The sort of mining indulged in was both quartz and placer—placer-mining in the gulch and quartz-mining in the neighboring hills. Only the placer-miners lived in the camp; the quartz-miners had camps of their own, and only came to Sun Dance for supplies.
The camp could be reached in two ways: From the bottom of the cañon by a steep climb, and from the top by a stiff descent.
The stage from Montegordo reached camp by way of the cañon’s rim, which was its only feasible route; but Wild Bill and Crawling Bear came from below, and gained the settlement by spurring their horses up the slope.
Just where the trail crawled over the edge of the flat, there was a sign-board with the rudely lettered words: “No Shootin’ Aloud in Sun Dance.” As an indication of how seriously the sign was taken, it may be mentioned that the lettering could hardly be read for bullet-holes.

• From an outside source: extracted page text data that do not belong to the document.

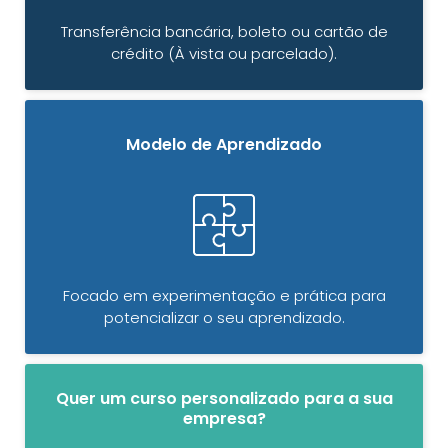
Transferência bancária, boleto ou cartão de
crédito (À vista ou parcelado).
Modelo de Aprendizado
Focado em experimentação e prática para
potencializar o seu aprendizado.
Quer um curso personalizado para a sua
empresa?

By day the camp was practically dead, all the miners being at work on their placers, and only storekeepers, gamblers, resort proprietors, and the man who “ran” the hotel being visible. For the most part, these worthies smoked their pipes and cigarettes during the day, or played cards among themselves merely to pass the time.
With night everything changed. The camp became a boisterous, rollicking place.
Miners flocked in, bet their yellow dust on the turn of a card or a whirl of the wheel, sampled the camp’s “red-eye,” and very often forgot the warning of the sign, and indulged in shooting that was very loud and occasionally fatal.
The name of the one hotel in the camp was the “Lucky Strike.” The proprietor was one Abijah Spangler, a leviathan measuring six foot ten, up and down, and ten foot six—or so it was said—east and west at his girth-line. Anyway, Abijah Spangler weighed 300 pounds, and when he sat down it took two chairs to hold him.
When Wild Bill and Crawling Bear halted in front of the Lucky Strike, Bije Spangler was sitting down, dripping with perspiration and agitating the air with a ragged palm-leaf fan.
“You the boss of this hangout?” inquired Wild Bill, surveying Spangler’s huge bulk with much interest.